プロテインC酵素前駆体として循環し、活性型プロテインCaPC)であるセリンプロテアーゼになって抗凝固機能を発揮する。この過程はスロンビンによってのみ触媒されるが、トロンビンが上皮のトロンボモムリンに結合する時により効果的になる。
aPCの最初の作用は、スロンビンの効果的な生成と凝固因子Ⅹの活性化に必要な凝固因子Ⅴa、Ⅷaを不活化させることである。aPCの阻害的な作用はもうひとつのビタミンK依存性蛋白であるプロテインSによって顕著に増強される。
 
Genetics of Protein C deficiency
ヘテロプロテインC欠乏は免疫学的・機能的に主に二つのタイプで説明される。160もの異なる遺伝子異常はこの二つのサブセットを呈する。

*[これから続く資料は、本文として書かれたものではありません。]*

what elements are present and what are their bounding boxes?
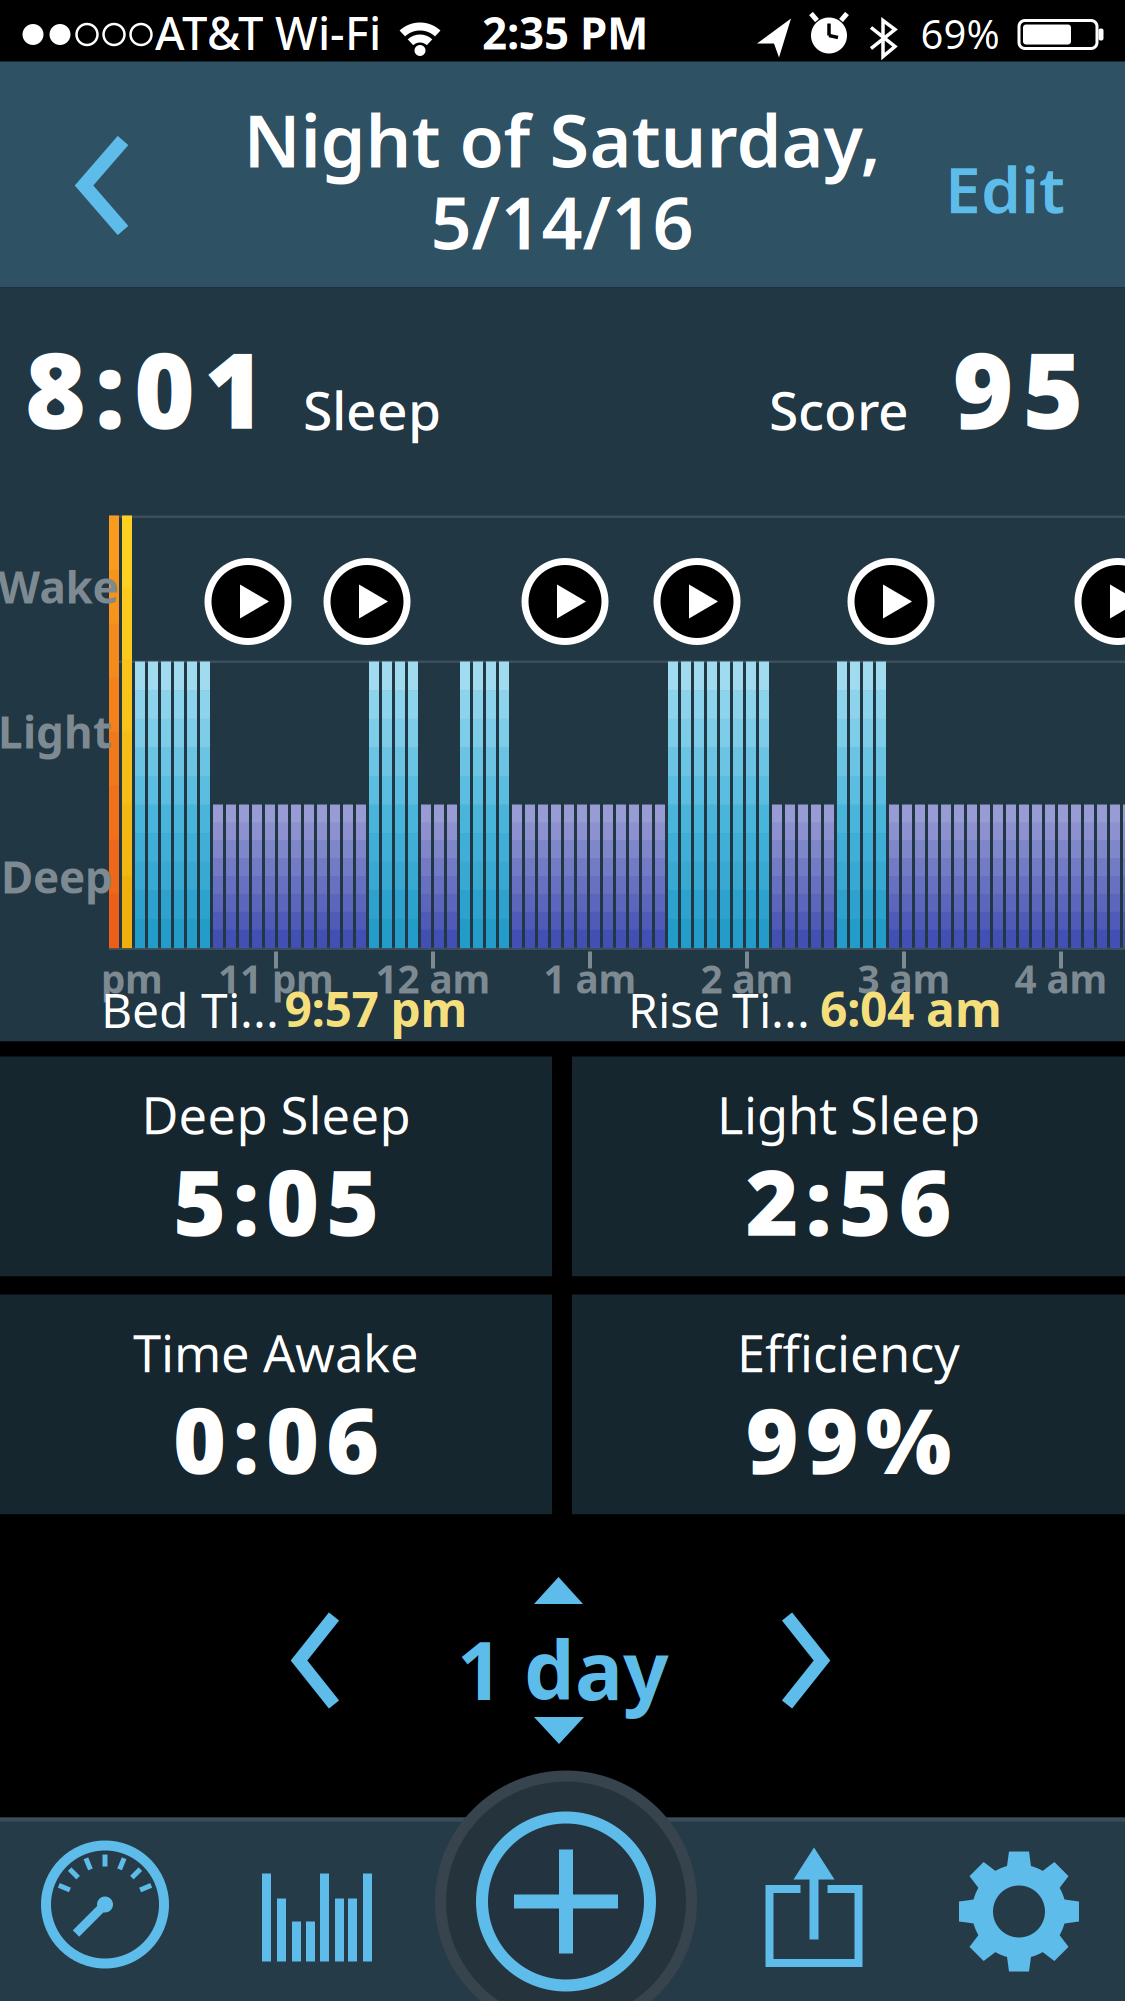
staticText: 6:04 am: [820, 977, 1002, 1040]
staticText: 95: [952, 319, 1084, 458]
staticText: 2 am: [700, 953, 794, 1004]
button[interactable]: Back: [75, 136, 135, 236]
button[interactable]: Play: [652, 556, 742, 646]
button[interactable]: Play: [322, 556, 412, 646]
staticText: Light: [0, 702, 112, 761]
button[interactable]: Edit: [945, 146, 1065, 231]
staticText: 8:01: [25, 319, 265, 458]
button[interactable]: Settings: [949, 1842, 1089, 1982]
staticText: AT&T Wi-Fi: [155, 2, 381, 63]
button[interactable]: Dashboard: [35, 1834, 175, 1974]
staticText: Rise Ti...: [628, 978, 810, 1041]
staticText: Wake: [0, 557, 118, 616]
staticText: pm: [101, 953, 163, 1004]
staticText: Light Sleep: [717, 1081, 980, 1148]
staticText: 5/14/16: [430, 174, 694, 269]
staticText: 3 am: [858, 953, 950, 1004]
staticText: Deep Sleep: [142, 1081, 410, 1148]
staticText: 5:05: [173, 1140, 379, 1261]
staticText: Deep: [1, 847, 113, 906]
button[interactable]: Previous: [289, 1610, 349, 1710]
staticText: 2:56: [746, 1140, 952, 1261]
staticText: 0:06: [173, 1378, 379, 1499]
staticText: Bed Ti...: [101, 978, 279, 1041]
staticText: 9:57 pm: [284, 977, 468, 1040]
staticText: Sleep: [303, 374, 441, 445]
button[interactable]: Next: [772, 1610, 832, 1710]
button[interactable]: 1 day: [452, 1574, 672, 1747]
button[interactable]: Play: [520, 556, 610, 646]
staticText: 2:35 PM: [482, 3, 648, 62]
staticText: 69%: [920, 7, 1000, 60]
button[interactable]: Statistics: [256, 1868, 376, 1968]
staticText: Efficiency: [737, 1319, 960, 1386]
staticText: Edit: [945, 146, 1065, 231]
staticText: Score: [769, 374, 909, 445]
button[interactable]: Play: [846, 556, 936, 646]
staticText: 4 am: [1014, 953, 1108, 1004]
staticText: Time Awake: [133, 1319, 419, 1386]
staticText: 12 am: [376, 953, 490, 1004]
staticText: 11 pm: [218, 953, 334, 1004]
button[interactable]: Share: [754, 1840, 874, 1970]
staticText: Night of Saturday,: [244, 92, 880, 187]
button[interactable]: Play: [203, 556, 293, 646]
staticText: 1 am: [544, 953, 636, 1004]
button[interactable]: Play: [1073, 556, 1125, 646]
staticText: 1 day: [457, 1616, 669, 1722]
button[interactable]: Add: [431, 1766, 701, 2001]
staticText: 99%: [746, 1378, 952, 1499]
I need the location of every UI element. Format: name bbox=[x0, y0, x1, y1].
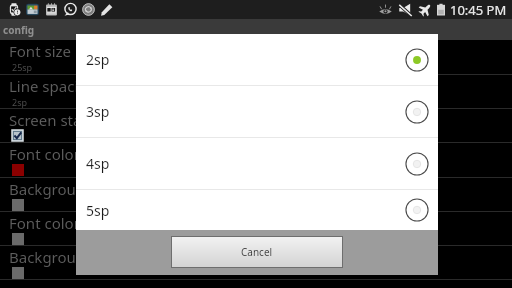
staticText: Cancel bbox=[241, 245, 273, 259]
staticText: Font size bbox=[9, 41, 72, 61]
button[interactable]: 2sp bbox=[76, 34, 438, 85]
staticText: config bbox=[3, 23, 35, 37]
button[interactable]: Background color bbox=[0, 178, 512, 211]
staticText: 10:45 PM bbox=[450, 1, 507, 19]
button[interactable]: Screen stays on bbox=[0, 109, 512, 142]
button[interactable]: 5sp bbox=[76, 190, 438, 230]
button[interactable]: Line spacing bbox=[0, 75, 512, 108]
staticText: Screen stays on bbox=[9, 110, 119, 130]
staticText: Font color bbox=[9, 144, 80, 164]
staticText: 2sp bbox=[86, 50, 405, 69]
staticText: 4sp bbox=[86, 154, 405, 173]
staticText: Font color 2 bbox=[9, 213, 93, 233]
staticText: 2sp bbox=[12, 96, 27, 108]
staticText: 3sp bbox=[86, 102, 405, 121]
staticText: Line spacing bbox=[9, 76, 97, 96]
staticText: Background color 2 bbox=[9, 247, 147, 267]
button[interactable]: Background color 2 bbox=[0, 246, 512, 279]
staticText: 25sp bbox=[12, 61, 33, 73]
button[interactable]: 4sp bbox=[76, 138, 438, 189]
button[interactable]: 3sp bbox=[76, 86, 438, 137]
button[interactable]: config bbox=[0, 19, 512, 40]
button[interactable]: Font size bbox=[0, 40, 512, 74]
staticText: 5sp bbox=[86, 201, 405, 220]
button[interactable]: Font color 2 bbox=[0, 212, 512, 245]
button[interactable]: Cancel bbox=[171, 236, 343, 268]
staticText: Background color bbox=[9, 179, 134, 199]
button[interactable]: Font color bbox=[0, 143, 512, 177]
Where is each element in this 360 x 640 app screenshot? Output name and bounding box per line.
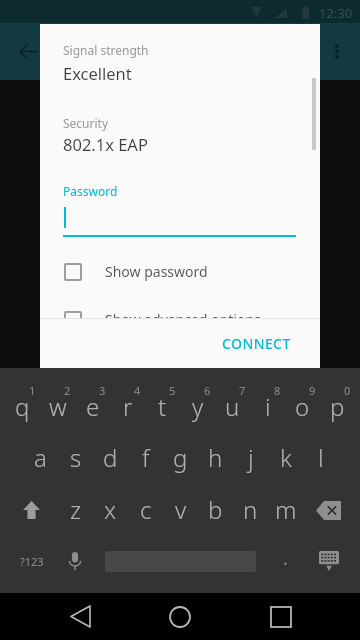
button[interactable]: h xyxy=(198,431,233,483)
button[interactable]: 3 xyxy=(75,368,110,424)
staticText: c xyxy=(140,493,152,526)
staticText: o xyxy=(295,390,310,423)
staticText: e xyxy=(86,390,100,423)
button[interactable]: l xyxy=(303,431,338,483)
button[interactable]: s xyxy=(58,431,93,483)
button[interactable]: 7 xyxy=(215,368,250,424)
button[interactable]: a xyxy=(23,431,58,483)
button[interactable]: g xyxy=(163,431,198,483)
staticText: w xyxy=(49,390,67,423)
staticText: CONNECT xyxy=(222,334,291,353)
button[interactable]: j xyxy=(233,431,268,483)
button[interactable]: Shift xyxy=(0,484,57,536)
button[interactable]: m xyxy=(268,483,303,535)
button[interactable]: Recents xyxy=(251,593,311,640)
staticText: q xyxy=(15,390,30,423)
button[interactable]: CONNECT xyxy=(215,324,297,362)
staticText: f xyxy=(142,441,150,474)
button[interactable]: Navigate up xyxy=(4,27,52,75)
staticText: 12:30 xyxy=(319,4,353,22)
staticText: 1 xyxy=(29,383,36,398)
staticText: 9 xyxy=(309,383,316,398)
button[interactable]: 0 xyxy=(320,368,355,424)
staticText: r xyxy=(123,390,133,423)
button[interactable]: n xyxy=(233,483,268,535)
staticText: 0 xyxy=(344,383,351,398)
button[interactable]: 9 xyxy=(285,368,320,424)
button[interactable]: f xyxy=(128,431,163,483)
staticText: . xyxy=(283,546,288,571)
staticText: z xyxy=(70,493,82,526)
staticText: g xyxy=(173,441,188,474)
staticText: Security xyxy=(63,115,109,131)
staticText: 2 xyxy=(64,383,71,398)
staticText: Signal strength xyxy=(63,42,149,58)
button[interactable]: Home xyxy=(150,593,210,640)
staticText: u xyxy=(225,390,240,423)
button[interactable]: k xyxy=(268,431,303,483)
button[interactable]: Show advanced options xyxy=(40,300,320,318)
button[interactable]: z xyxy=(58,483,93,535)
button[interactable]: Space xyxy=(105,538,256,584)
staticText: n xyxy=(243,493,258,526)
button[interactable]: 2 xyxy=(40,368,75,424)
button[interactable]: ?123 xyxy=(4,538,60,584)
button[interactable]: . xyxy=(261,538,309,584)
button[interactable]: More options xyxy=(313,27,360,75)
staticText: s xyxy=(70,441,82,474)
button[interactable]: b xyxy=(198,483,233,535)
button[interactable]: d xyxy=(93,431,128,483)
staticText: v xyxy=(175,493,187,526)
staticText: 7 xyxy=(239,383,246,398)
button[interactable]: 6 xyxy=(180,368,215,424)
staticText: Show password xyxy=(105,262,208,281)
staticText: ?123 xyxy=(20,554,44,569)
staticText: Password xyxy=(63,183,118,199)
button[interactable]: Voice input xyxy=(51,538,99,584)
staticText: p xyxy=(330,390,345,423)
button[interactable]: 5 xyxy=(145,368,180,424)
staticText: 802.1x EAP xyxy=(63,133,148,155)
staticText: 4 xyxy=(134,383,141,398)
staticText: j xyxy=(248,441,254,474)
button[interactable]: Back xyxy=(50,593,110,640)
staticText: a xyxy=(34,441,47,474)
staticText: 8 xyxy=(274,383,281,398)
button[interactable]: Show password xyxy=(40,252,320,292)
button[interactable]: 4 xyxy=(110,368,145,424)
staticText: x xyxy=(104,493,117,526)
button[interactable]: 1 xyxy=(5,368,40,424)
staticText: k xyxy=(280,441,292,474)
staticText: y xyxy=(192,390,204,423)
staticText: Excellent xyxy=(63,62,132,84)
staticText: Show advanced options xyxy=(105,310,261,318)
staticText: 6 xyxy=(204,383,211,398)
staticText: b xyxy=(208,493,223,526)
staticText: t xyxy=(158,390,167,423)
staticText: d xyxy=(103,441,118,474)
staticText: h xyxy=(208,441,223,474)
staticText: m xyxy=(275,493,297,526)
button[interactable]: x xyxy=(93,483,128,535)
button[interactable]: Switch keyboard xyxy=(301,538,357,584)
staticText: 5 xyxy=(169,383,176,398)
button[interactable]: c xyxy=(128,483,163,535)
staticText: l xyxy=(318,441,324,474)
button[interactable]: v xyxy=(163,483,198,535)
staticText: 3 xyxy=(99,383,106,398)
staticText: i xyxy=(265,390,271,423)
button[interactable]: 8 xyxy=(250,368,285,424)
button[interactable]: Delete xyxy=(300,484,357,536)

・Type 1・・Type 1がよりコモン。ほとんどの患者がヘテロで、プロテインC濃度が免疫学的検査でも機能的な検査でも正常の約50%
・Type 2・・プロテインCの濃度は正常であるが、機能が減少する
 
Type 1は約生物学的活性値・蛋白量ともに低下するタイプ、Type 2は抗原量は正常であるものの活性値が低下する;活性/抗原比<0.70
 
Clinical presentations
・静脈血栓症・・ヘテロ接合の10代または成人、稀ながらホモ接合の10または成人、二重のヘテロ接合の10または成人
Neonatal purpura fulminans・・ホモまたは二重のヘテロ接合の新生児
・ワーファリンによる皮膚壊死・・・特定のヘテロ接合の10or成人
※二重のヘテロ接合とはヘテロのmutationが複数あることだと思います。
 
Venous thromboembolism
・先天性プロテインC欠乏症は静脈血栓症を呈する患者の2-5%を占めると推定される。連続した患者2131例を対象としたスペインの研究によると、12.9%が抗凝固作用を有する蛋白の欠乏(プロテインC 3.2%、プロテインS 7.3%、ATⅢ0.5%、抗リン脂質抗体4.1%)。深部静脈血栓症外来患者277例のもうひとつのシリーズでも同様に8.3%にATⅢ、プロテインC、プロテインS、またはプラスミノゲンの単独の欠乏が見られた。コントロール群では2.2%であった。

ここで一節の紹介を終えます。